ROBERT SIEGEL, HOST:
Over the weekend, two dramas played out simultaneously in the world’s financial markets. In Greece, the government announced it would shut down the country’s banks after efforts to reach agreement with its European creditors ran aground. And in Puerto Rico, the governor of the U.S. territory announced that it could no longer pay its debts and would seek concessions from its creditors. As NPR’s Jim Zarroli reports, Puerto Rico’s debt troubles have a lot in common with those of Greece and there are also important differences.
JIM ZARROLI, BYLINE: Like Greece, Puerto Rico saw its economy weaken substantially during the past decade. Its unemployment rate soared. For a while, Puerto Rico borrowed heavily to keep up government spending, but over time, it couldn’t get out of the fiscal hole it had dug. David Tawil is president of Maglan Capital, which purchases distressed government debt.
DAVID TAWIL: Greece seems to have some pretty fundamental headwinds that it faces, you know, in terms of its economy, in terms of its tax collection, in terms of its pension burden. Puerto Rico has a lot of those same types of issues.
ZARROLI: Today, Puerto Rico was unable to pay its debts and its governor says he will ask its creditors for more time. While the Treasury Department isn’t commenting on Puerto Rico’s problems, there have been published reports that the island is seeking a loan from the federal government. With the bond markets all but closed to the commonwealth, any solution to Puerto Rico’s troubles is likely to involve some type of federal help. Economist Arturo Porzecanski teaches at American University.
ARTURO PORZECANSKI: What Greece is for the eurozone, that’s what Puerto Rico’s going to become for us. It is going to become a territory which we’re going to have to subsidize even more than before, give more tax breaks; eventually give federal aid.
ZARROLI: But there are important differences that mitigate Puerto Rico’s risk to the financial system. Puerto Rico is a tiny part of the U.S. economy, even smaller than Greece is to the eurozone. And because the island a U.S. territory, its banks are already guaranteed by the Federal Deposit Insurance Corporation. That prevents the kind of bank runs now plaguing Greece. David Tawil says the mutual funds and banks that invested in Puerto Rican bonds have had ample warning about the island’s troubles and many sold off their holdings at a loss long ago.
TAWIL: The fact that we – the market has had such a heads up for so long has allowed anyone who’s wanted to bail on the sinking ship, so to say, to get out. And those folks that see opportunity, you know, went in with eyes wide open.

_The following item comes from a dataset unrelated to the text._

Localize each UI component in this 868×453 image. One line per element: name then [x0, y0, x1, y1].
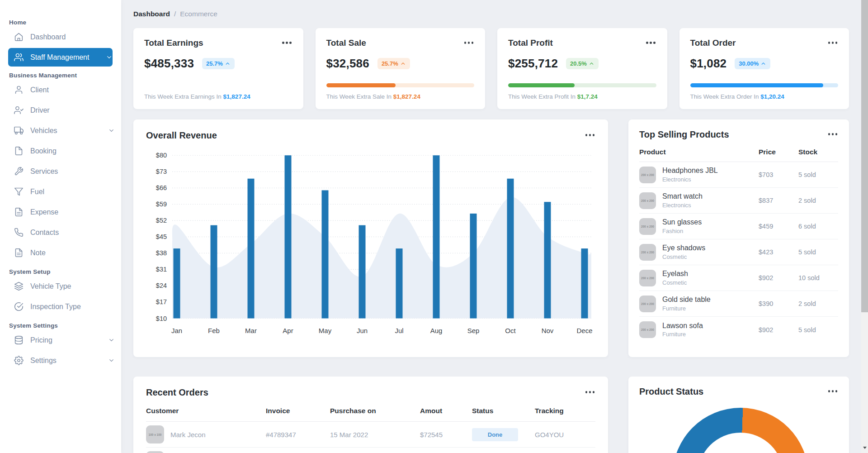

ZARROLI: Many of those who still hold Puerto Rican bonds are distressed debt investors who bought them cheap and are hanging on in hopes of making a killing. If Puerto Rico isn’t the kind of systemic problem that Greece has been, it does present policy challenges to the federal government. Former IMF economist Andrew Wolfe is one of the authors of a report on Puerto Rico that was released today.
ANDREW WOLFE: The interesting dilemma I think for the U.S. Treasury is, you know, what type of assistance can they give and what precedent does it send to other distressed states, let’s say, that may come down the pipe.
ZARROLI: Wolfe says there are a lot of cities and states in fiscal trouble right now. As conditions on Puerto Rico deteriorate, they’ll be watching to see what kind of help Washington prides. And Washington will want to avoid sending signals that it’s ready to provide bailouts to all who find themselves in trouble. Jim Zarroli, NPR News, New York.